Degree of OBsession is DEFINATELY a personal matter!

and....yes - we do this every trip _BUT _we don't go out every weekend!!! This Fall, we WILL be out 4 of 5 back-to-back wknds. I will clean, sweep, wipe down & clean out the interior but, other than tank emptying and basic tire checks/lug tightenting, I don't expect we will do much, if anything, with the exterior until we get home from the last trip.


----------



## jolarsen (Apr 10, 2006)

I think thats awsome, I use tire shine as well, I scrub my roof and treat it at min. 2 times a year. When I use tire shine I do the entire tire w/ exception of tread and I have done that some. Dont forget to use the shine on spare. Ok here goes a good one (I'm laughing cause I can imagine what you are all going to think of this one) I even clean my propane bottles and hitch.(How many eyes just rolled?) But hey I want it to look new as long as possible as Im sure most of us VERY PROUD Outbacker's do. Oh and dont forget to scrub you lil gutters clean too. Wow what a great website. So anyway get out there and clean those Outback's and goto the lake cause it will be time to winterize sooner than we realize. Take Care All


----------



## watervalleykampers (Jan 16, 2007)

OREGONCAMPIN said:


> OK... I have to ask.... you do this EVERY time you camp? I mean REALLY? We camp almost every weekend and while we do dump tanks, rinse out all of the sinks, sweep the floors and wipe off all of the counter tops, we do not clean the entire rolling house EVERY time we use it. I do make sure I stop once a month, give her a bath, vacuum her out and do a good scrub on the floors and cabinets..... is that enough or should I really be doing this every time she goes out? Am I not OBsessed enough?

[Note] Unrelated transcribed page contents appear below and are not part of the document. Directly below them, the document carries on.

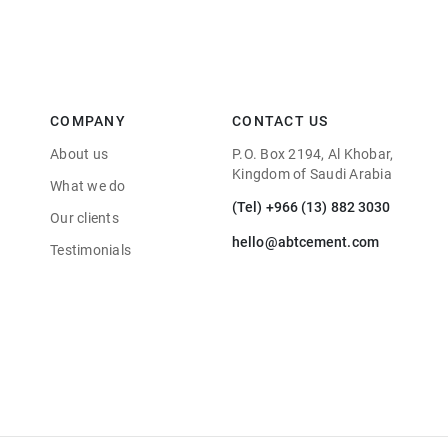
COMPANY
CONTACT US
About us
P.O. Box 2194, Al Khobar,
Kingdom of Saudi Arabia
What we do
(Tel) +966 (13) 882 3030
Our clients
hello@abtcement.com
Testimonials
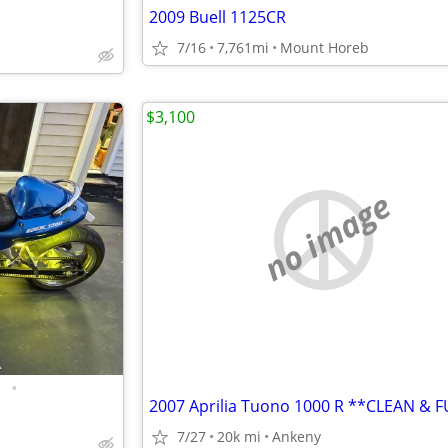
2009 Buell 1125CR
7/16
7,761mi
Mount Horeb
$3,100
no image
•
2007 Aprilia Tuono 1000 R **CLEAN & 
7/27
20k mi
Ankeny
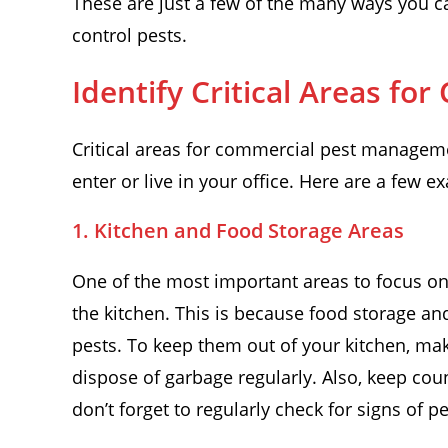
These are just a few of the many ways you c
control pests.
Identify Critical Areas f
Critical areas for commercial pest manageme
enter or live in your office. Here are a few e
1. Kitchen and Food Storage Areas
One of the most important areas to focus 
the kitchen. This is because food storage an
pests. To keep them out of your kitchen, make
dispose of garbage regularly. Also, keep coun
don’t forget to regularly check for signs of 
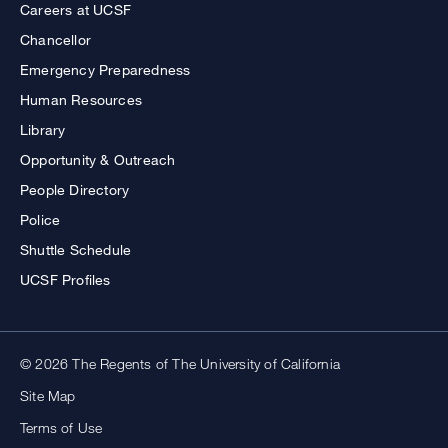
Careers at UCSF
Chancellor
Emergency Preparedness
Human Resources
Library
Opportunity & Outreach
People Directory
Police
Shuttle Schedule
UCSF Profiles
© 2026 The Regents of The University of California
Site Map
Terms of Use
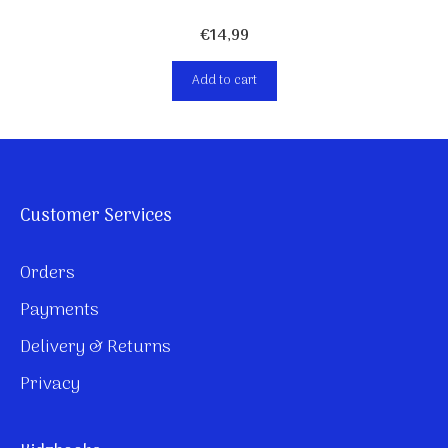
€
14,99
Add to cart
Customer Services
Orders
Payments
Delivery & Returns
Privacy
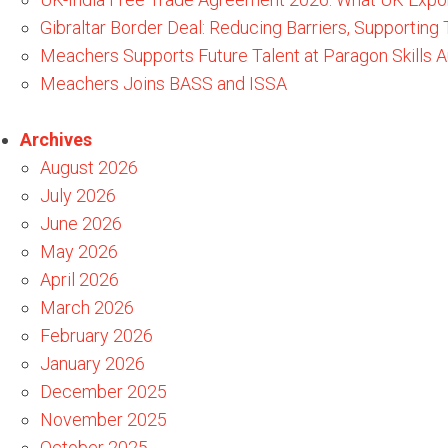
Gibraltar Border Deal: Reducing Barriers, Supporting
Meachers Supports Future Talent at Paragon Skills
Meachers Joins BASS and ISSA
Archives
August 2026
July 2026
June 2026
May 2026
April 2026
March 2026
February 2026
January 2026
December 2025
November 2025
October 2025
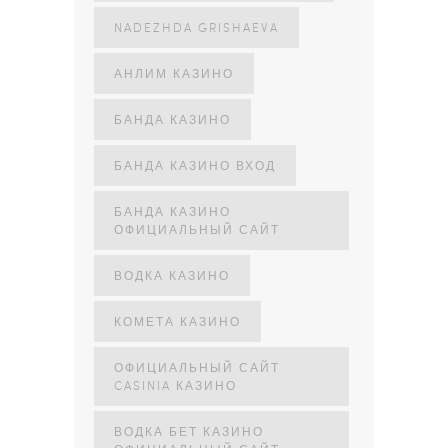
NADEZHDA GRISHAEVA
АНЛИМ КАЗИНО
БАНДА КАЗИНО
БАНДА КАЗИНО ВХОД
БАНДА КАЗИНО
ОФИЦИАЛЬНЫЙ САЙТ
ВОДКА КАЗИНО
КОМЕТА КАЗИНО
ОФИЦИАЛЬНЫЙ САЙТ
CASINIA КАЗИНО
ВОДКА БЕТ КАЗИНО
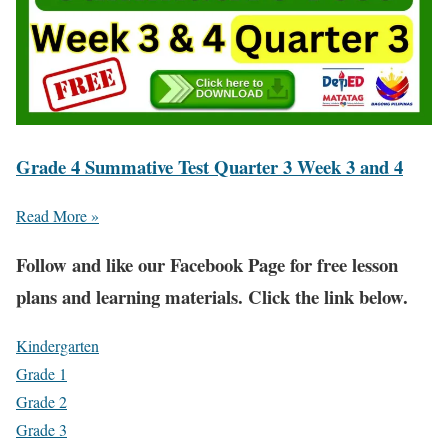
Grade 4 Summative Test Quarter 3 Week 3 and 4
Read More »
Fol
low and like our Facebook Page for free lesson
plans and learning materials. Click the link below.
Kindergarten
Grade 1
Grade 2
Grade 3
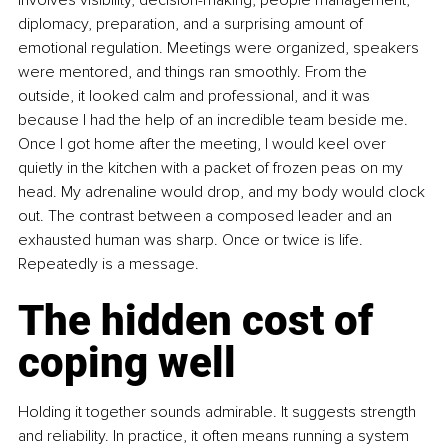
diplomacy, preparation, and a surprising amount of 
emotional regulation. Meetings were organized, speakers 
were mentored, and things ran smoothly. From the 
outside, it looked calm and professional, and it was 
because I had the help of an incredible team beside me. 
Once I got home after the meeting, I would keel over 
quietly in the kitchen with a packet of frozen peas on my 
head. My adrenaline would drop, and my body would clock 
out. The contrast between a composed leader and an 
exhausted human was sharp. Once or twice is life. 
Repeatedly is a message.
The hidden cost of 
coping well
Holding it together sounds admirable. It suggests strength 
and reliability. In practice, it often means running a system 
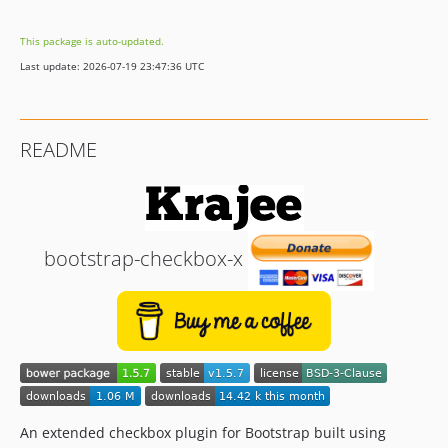
v1.0.0
This package is auto-updated.
dev-sass
Last update: 2026-07-19 23:47:36 UTC
README
bootstrap-checkbox-x
An extended checkbox plugin for Bootstrap built using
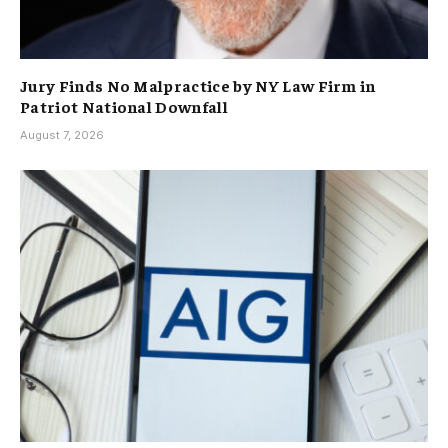
Jury Finds No Malpractice by NY Law Firm in
Patriot National Downfall
August 7, 2026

Yep, I really do this every time we camp; however we are not lucky enough to be able to camp every weekend. (I wish!!) We've only been able to get out a couple times a month since May. I don't know if I'd do it to the same extent if we went out every weekend.

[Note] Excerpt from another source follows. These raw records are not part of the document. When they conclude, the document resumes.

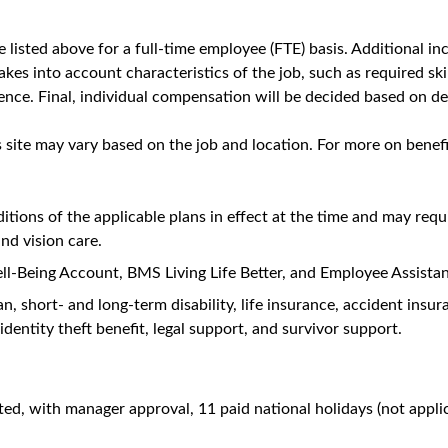
roduct, and HEOR related questions.
ons (1:1, group presentations, remote, etc.)
ntific resources and presentations.
d be able to respond to questions, ensuring medical accuracy an
ing with TL/HCPs/Access Stakeholders to understand their need
t strategies, products, unmet medical needs, clinical trials, h
ving healthcare models and actively prepare to address inform
disease state initiatives, collaborative research projects, and in
meetings.
ts and/or impact by communicating these back to the medical an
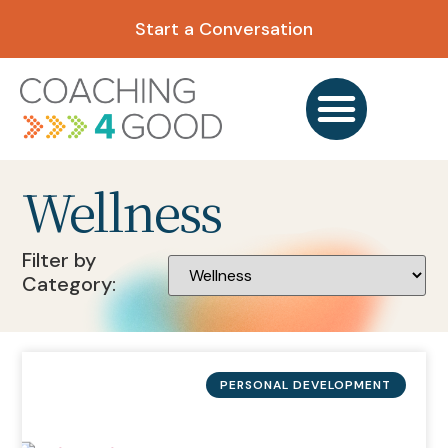
Start a Conversation
Wellness
Filter by
Category:
PERSONAL DEVELOPMENT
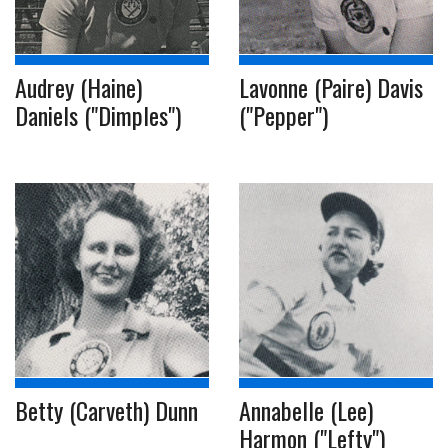
Audrey (Haine)
Lavonne (Paire) Davis
Daniels ("Dimples")
("Pepper")
Betty (Carveth) Dunn
Annabelle (Lee)
Harmon ("Lefty")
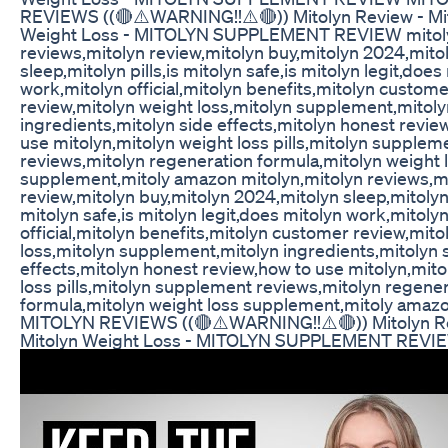
REVIEWS ((🔴⚠️WARNING!!⚠️🔴)) Mitolyn Review - Mi
Weight Loss - MITOLYN SUPPLEMENT REVIEW mitoly
reviews,mitolyn review,mitolyn buy,mitolyn 2024,mito
sleep,mitolyn pills,is mitolyn safe,is mitolyn legit,does
work,mitolyn official,mitolyn benefits,mitolyn custom
review,mitolyn weight loss,mitolyn supplement,mitoly
ingredients,mitolyn side effects,mitolyn honest revie
use mitolyn,mitolyn weight loss pills,mitolyn supplem
reviews,mitolyn regeneration formula,mitolyn weight 
supplement,mitoly amazon mitolyn,mitolyn reviews,m
review,mitolyn buy,mitolyn 2024,mitolyn sleep,mitolyn p
mitolyn safe,is mitolyn legit,does mitolyn work,mitoly
official,mitolyn benefits,mitolyn customer review,mito
loss,mitolyn supplement,mitolyn ingredients,mitolyn 
effects,mitolyn honest review,how to use mitolyn,mito
loss pills,mitolyn supplement reviews,mitolyn regene
formula,mitolyn weight loss supplement,mitoly amaz
MITOLYN REVIEWS ((🔴⚠️WARNING!!⚠️🔴)) Mitolyn R
Mitolyn Weight Loss - MITOLYN SUPPLEMENT REVI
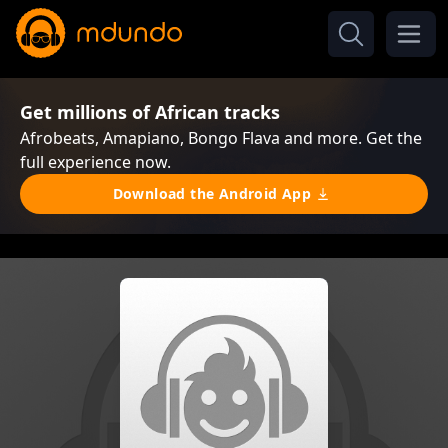
Get millions of African tracks
Afrobeats, Amapiano, Bongo Flava and more. Get the
full experience now.
Download the Android App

Oh, and I don't clean the outside of the OB every time we go out. I've only done it twice all summer. Soon it will be time to winterize...this is Alberta after all...and then the outside will get a good cleaning before the snow flies.

Cheryl


----------



## Nathan (Jan 2, 2007)

Only got to wash it every other trip this year with the little ones. However, when we do long trips, I clean the front cap a couple times during the trip to reduce the bug mess.








Haven't done it with the OB yet, but the waterless cleaner and dryer sheets are already packed. That and a little water and the OB stays relatively clean on the road.


----------